Man, let me tell you about that whole period a few months back. Everything was just a complete dumpster fire. The startup thing blew up, I had to move back to the suburbs, and my dating life? Forget about it. It was less a life and more a series of embarrassing text exchanges and bad pizza dates. I was done guessing. Totally checked out.
I needed a system. Not one of those fuzzy, feel-good self-help guides, but a rigid, maybe even ridiculous, set of rules. Something I could treat like a very specific, badly written technical manual. I figured if I was going to fail, I might as well fail spectacularly, following some absurd plan. That’s when I stumbled across this monthly reading, the “Virgo Nazon” one, specifically focused on love.
The Setup: Grabbing the Instructions
I didn’t care about the astrology part, honestly. I just saw the instructions and thought, “Okay, here’s a project.” It had all this jargon—”Mercury’s second conjunction,” “The House of Emotional Decluttering”—which I immediately translated into practical steps. I didn’t ask anyone, I didn’t Google anything. I treated it like a closed-source document I just had to execute.
I
printed the damn thing out and pinned it to my corkboard next to my old server schematics. My interpretation broke down the month into three key assignments:
- The Contact Blackout: The chart said something about “avoiding initiating on days ruled by Venus’s shadow.” I looked up a quick calendar chart—Tuesdays and Fridays. That meant for the entire month, I was absolutely forbidden from sending the first text, calling, or even liking a story on Instagram on those days. Strict radio silence.
- The Location Lock: The reading oddly specified that only connections initiated in “places of historical significance or old brickwork” would “take root.” I live in a town full of strip malls. I found one place: an ancient, slightly dusty coffee house that was once the town’s first post office. I decided that was my only acceptable interaction zone for meeting new people.
- The Documentation Requirement: This was the most crucial part. I grabbed an actual, physical notebook—no digital notes, I didn’t want the timestamps messing with my head. Every night, I recorded the action (did I text?), the outcome (what happened?), and the vibe (did it feel aligned with the horoscope’s weird mood description?).

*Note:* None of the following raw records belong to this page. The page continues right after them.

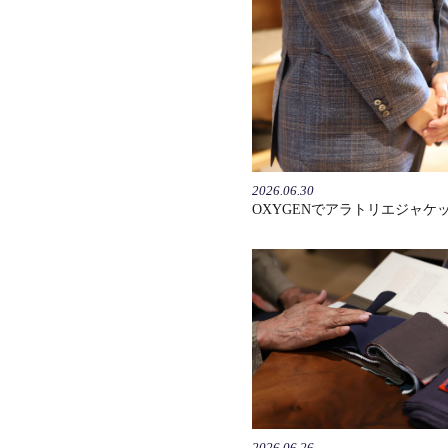
2026.06.30
OXYGENでアラトリエジャケ
2026.06.26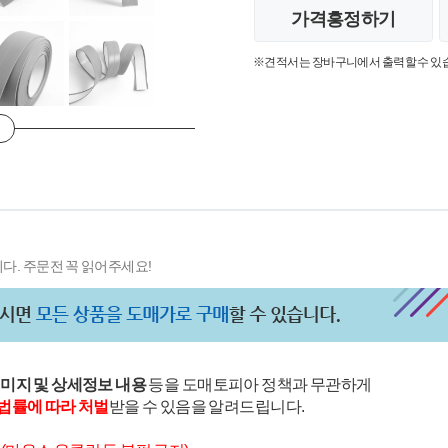
가격흥정하기
※견적서는 장바구니에서 출력할 수 있
다. 주문전 꼭 읽어주세요!
이미지 및 상세정보 내용
등을 도매토피아 정책과 무관하게
법률에 따라 처벌
받을 수 있음을 알려드립니다.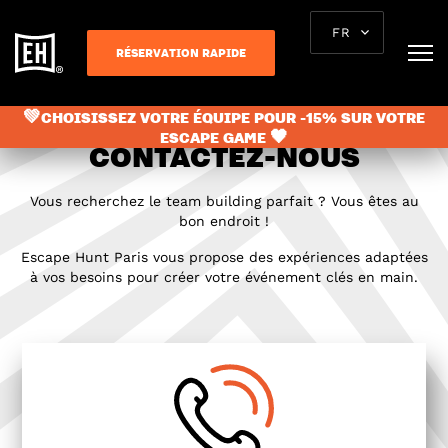
FR
RÉSERVATION RAPIDE
💚CHOISISSEZ VOTRE ÉQUIPE POUR -15% SUR VOTRE
ESCAPE GAME 🖤
CONTACTEZ-NOUS
Vous recherchez le team building parfait ? Vous êtes au
bon endroit !
Escape Hunt Paris vous propose des expériences adaptées
à vos besoins pour créer votre événement clés en main.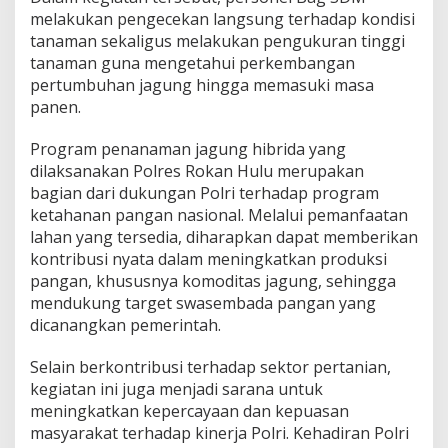
melakukan pengecekan langsung terhadap kondisi
tanaman sekaligus melakukan pengukuran tinggi
tanaman guna mengetahui perkembangan
pertumbuhan jagung hingga memasuki masa
panen.
Program penanaman jagung hibrida yang
dilaksanakan Polres Rokan Hulu merupakan
bagian dari dukungan Polri terhadap program
ketahanan pangan nasional. Melalui pemanfaatan
lahan yang tersedia, diharapkan dapat memberikan
kontribusi nyata dalam meningkatkan produksi
pangan, khususnya komoditas jagung, sehingga
mendukung target swasembada pangan yang
dicanangkan pemerintah.
Selain berkontribusi terhadap sektor pertanian,
kegiatan ini juga menjadi sarana untuk
meningkatkan kepercayaan dan kepuasan
masyarakat terhadap kinerja Polri. Kehadiran Polri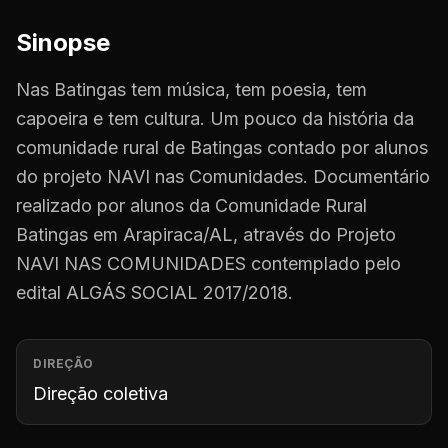
Sinopse
Nas Batingas tem música, tem poesia, tem
capoeira e tem cultura. Um pouco da história da
comunidade rural de Batingas contado por alunos
do projeto NAVI nas Comunidades. Documentário
realizado por alunos da Comunidade Rural
Batingas em Arapiraca/AL, através do Projeto
NAVI NAS COMUNIDADES contemplado pelo
edital ALGÁS SOCIAL 2017/2018.
DIREÇÃO
Direção coletiva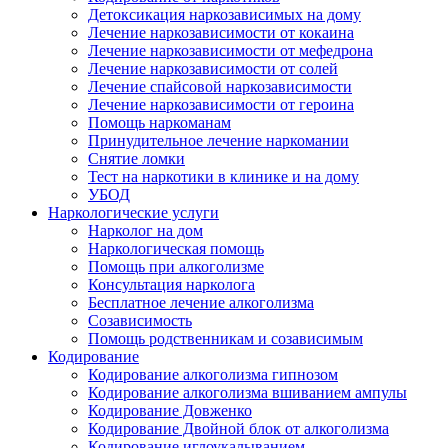
Детоксикация наркозависимых на дому
Лечение наркозависимости от кокаина
Лечение наркозависимости от мефедрона
Лечение наркозависимости от солей
Лечение спайсовой наркозависимости
Лечение наркозависимости от героина
Помощь наркоманам
Принудительное лечение наркомании
Снятие ломки
Тест на наркотики в клинике и на дому
УБОД
Наркологические услуги
Нарколог на дом
Наркологическая помощь
Помощь при алкоголизме
Консультация нарколога
Бесплатное лечение алкоголизма
Созависимость
Помощь родственникам и созависимым
Кодирование
Кодирование алкоголизма гипнозом
Кодирование алкоголизма вшиванием ампулы
Кодирование Довженко
Кодирование Двойной блок от алкоголизма
Кодирование иглоукалыванием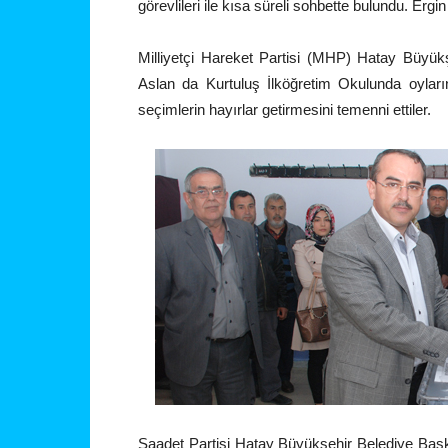
görevlileri ile kısa süreli sohbette bulundu. Ergin
Milliyetçi Hareket Partisi (MHP) Hatay Büyü
Aslan da Kurtuluş İlköğretim Okulunda oyların
seçimlerin hayırlar getirmesini temenni ettiler.
Saadet Partisi Hatay Büyükşehir Belediye Baş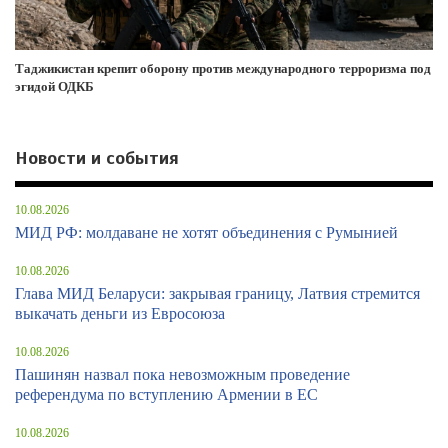
Таджикистан крепит оборону против международного терроризма под
эгидой ОДКБ
Новости и события
10.08.2026
МИД РФ: молдаване не хотят объединения с Румынией
10.08.2026
Глава МИД Беларуси: закрывая границу, Латвия стремится
выкачать деньги из Евросоюза
10.08.2026
Пашинян назвал пока невозможным проведение
референдума по вступлению Армении в ЕС
10.08.2026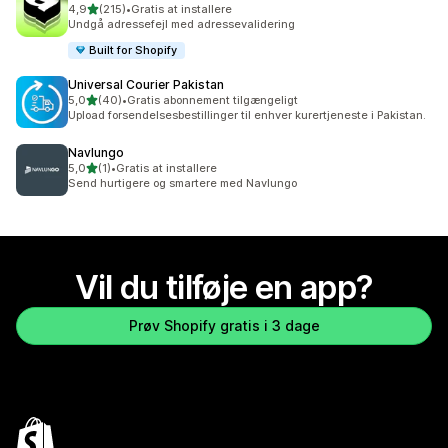
ud af 5 stjerner
4,9
(215)
•
Gratis at installere
215 anmeldelser i alt
Undgå adressefejl med adressevalidering
Built for Shopify
Universal Courier Pakistan
ud af 5 stjerner
5,0
(40)
•
Gratis abonnement tilgængeligt
40 anmeldelser i alt
Upload forsendelsesbestillinger til enhver kurertjeneste i Pakistan.
Navlungo
ud af 5 stjerner
5,0
(1)
•
Gratis at installere
1 anmeldelser i alt
Send hurtigere og smartere med Navlungo
Vil du tilføje en app?
Prøv Shopify gratis i 3 dage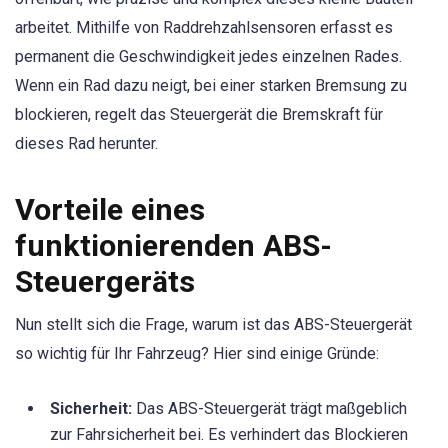
arbeitet. Mithilfe von Raddrehzahlsensoren erfasst es
permanent die Geschwindigkeit jedes einzelnen Rades.
Wenn ein Rad dazu neigt, bei einer starken Bremsung zu
blockieren, regelt das Steuergerät die Bremskraft für
dieses Rad herunter.
Vorteile eines
funktionierenden ABS-
Steuergeräts
Nun stellt sich die Frage, warum ist das ABS-Steuergerät
so wichtig für Ihr Fahrzeug? Hier sind einige Gründe:
Sicherheit:
Das ABS-Steuergerät trägt maßgeblich
zur Fahrsicherheit bei. Es verhindert das Blockieren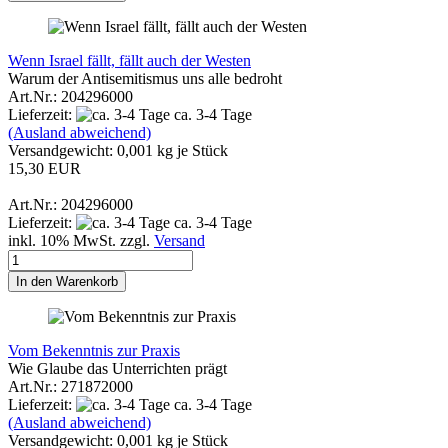
Wenn Israel fällt, fällt auch der Westen
Warum der Antisemitismus uns alle bedroht
Art.Nr.: 204296000
Lieferzeit:
ca. 3-4 Tage
(Ausland abweichend)
Versandgewicht:
0,001
kg je Stück
15,30 EUR
Art.Nr.: 204296000
Lieferzeit:
ca. 3-4 Tage
inkl. 10% MwSt. zzgl.
Versand
In den Warenkorb
Vom Bekenntnis zur Praxis
Wie Glaube das Unterrichten prägt
Art.Nr.: 271872000
Lieferzeit:
ca. 3-4 Tage
(Ausland abweichend)
Versandgewicht:
0,001
kg je Stück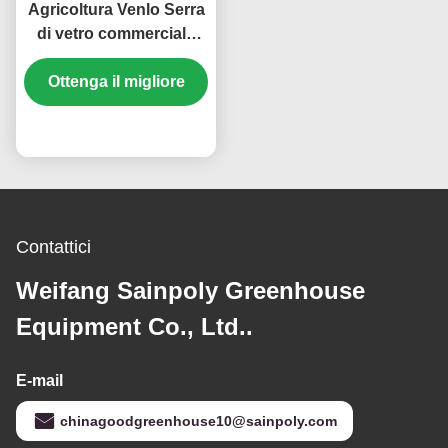
Agricoltura Venlo Serra
di vetro commerciale
Larghezza 9,6 m Con
sistema idroponico
Ottenga il migliore
prezzo
Contattici
Weifang Sainpoly Greenhouse
Equipment Co., Ltd..
E-mail
chinagoodgreenhouse10@sainpoly.com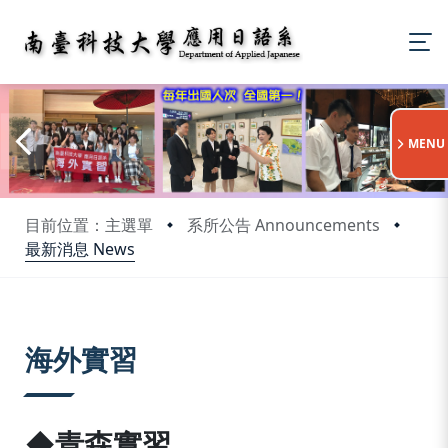
:::
MENU
目前位置：主選單
系所公告 Announcements
最新消息 News
:::
海外實習
◆青森實習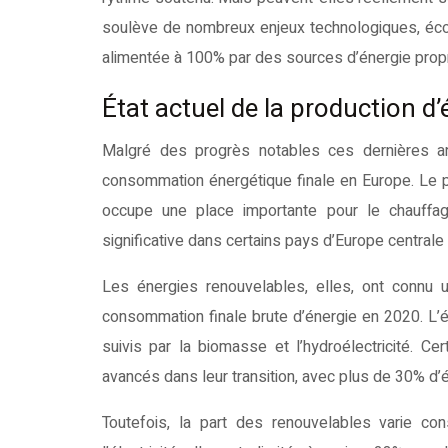
soulève de nombreux enjeux technologiques, écon
alimentée à 100% par des sources d’énergie prop
État actuel de la production d’
Malgré des progrès notables ces dernières an
consommation énergétique finale en Europe. Le pé
occupe une place importante pour le chauffage 
significative dans certains pays d’Europe centrale 
Les énergies renouvelables, elles, ont conn
consommation finale brute d’énergie en 2020. L’éo
suivis par la biomasse et l’hydroélectricité. 
avancés dans leur transition, avec plus de 30% d’
Toutefois, la part des renouvelables varie co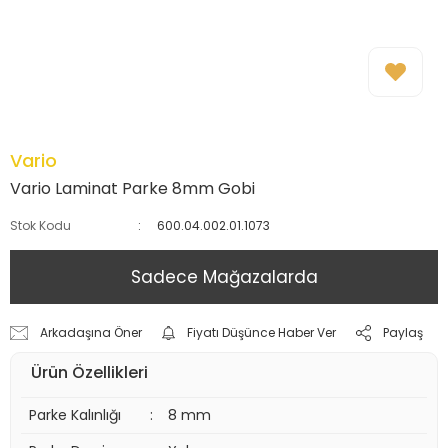
Vario
Vario Laminat Parke 8mm Gobi
Stok Kodu
600.04.002.01.1073
Sadece Mağazalarda
Arkadaşına Öner
Fiyatı Düşünce Haber Ver
Paylaş
Ürün Özellikleri
Parke Kalınlığı
:
8 mm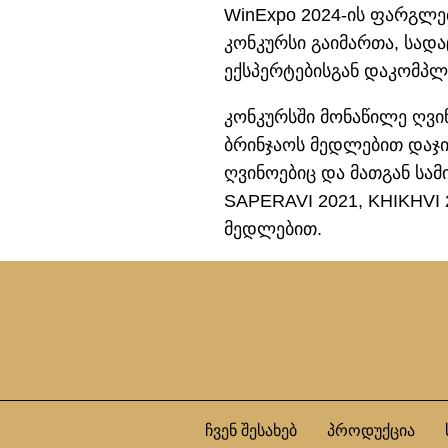
WinExpo 2024-ის ფარგლე
კონკურსი გაიმართა, სად
ექსპერტებისგან დაკომპლ
კონკურსში მონაწილე ღვი
ბრინჯაოს მედლებით დაჯი
ღვინოებიც და მათგან სამ
SAPERAVI 2021, KHIKHVI
მედლებით.
ჩვენ შესახებ
პროდუქცია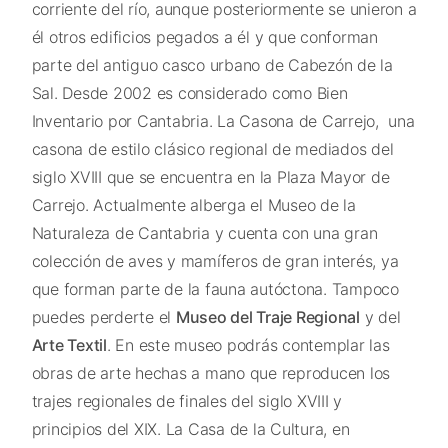
corriente del río, aunque posteriormente se unieron a
él otros edificios pegados a él y que conforman
parte del antiguo casco urbano de Cabezón de la
Sal. Desde 2002 es considerado como Bien
Inventario por Cantabria. La Casona de Carrejo, una
casona de estilo clásico regional de mediados del
siglo XVIII que se encuentra en la Plaza Mayor de
Carrejo. Actualmente alberga el Museo de la
Naturaleza de Cantabria y cuenta con una gran
colección de aves y mamíferos de gran interés, ya
que forman parte de la fauna autóctona. Tampoco
puedes perderte el
Museo del Traje Regional
y del
Arte Textil
. En este museo podrás contemplar las
obras de arte hechas a mano que reproducen los
trajes regionales de finales del siglo XVIII y
principios del XIX. La Casa de la Cultura, en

The Execution: Following the Absurd Rules
That first week was torturous, man. I almost broke the Contact Blackout rule three times on the first Tuesday. I had a perfectly good reason to message someone, too—something funny happened. But I held back. I literally put my phone in a drawer and walked away. I tracked the impulse like I was monitoring server latency. The result? The person I was thinking of messaged me an hour later, completely unprompted, about the same exact weird thing.
I wrote it down: “Tues. Day 1. Impulse averted. Input received. Alignment: High.”
Then came the Location Lock. Trying to meet someone new only at the old brick coffee house was weird. I spent hours sitting there, nursing an awful drip coffee, trying to look approachable while strictly following the ‘no approaching’ rule. I felt like an idiot. The prediction said “The universe delivers only to the prepared station.” It felt like a line from a bad sci-fi movie, but I treated it as gospel.
One Saturday afternoon, a woman walked in, saw my old worn-out paperback, and asked if she could borrow a pen. Simple as that. We talked for an hour. Normally, I would have rushed the exchange, tried to set up a date immediately, but the “Nazon” notes were telling me to stick to “sustained, observational presence.” So I kept the conversation light, just asked for her number, and walked away. No pressure. I wrote down the interaction: “Sat. Day 11. Location: Approved. Vibe: Low-key. Outcome: Contact info acquired. Wait for signal.”
The Realization: The End of the Project
Did the horoscope work? I don’t know. I’m still not convinced it was magic. But here is what I recorded at the end of the 30-day trial. The simple act of forcing myself to follow such weird, counter-intuitive rules completely changed my behavior. I went from being reactive and desperate—a disaster—to being measured and deliberate. I stopped chasing. I started observing. The Contact Blackout days taught me impulse control. The Location Lock forced me to be okay with waiting.
The whole purpose of the project, I realized, wasn’t to fulfill some cosmic prophecy. It was to give my chaotic brain a clear, albeit absurd, set of
constraints to operate within. It turned emotional guesswork into a data logging assignment. I still talk to the woman from the coffee shop, by the way. It’s the least dramatic interaction I’ve had in years. The Nazon reading got me out of my own way. Sometimes, you just need a strict, slightly nutty manual to stop hitting the same self-destruct button.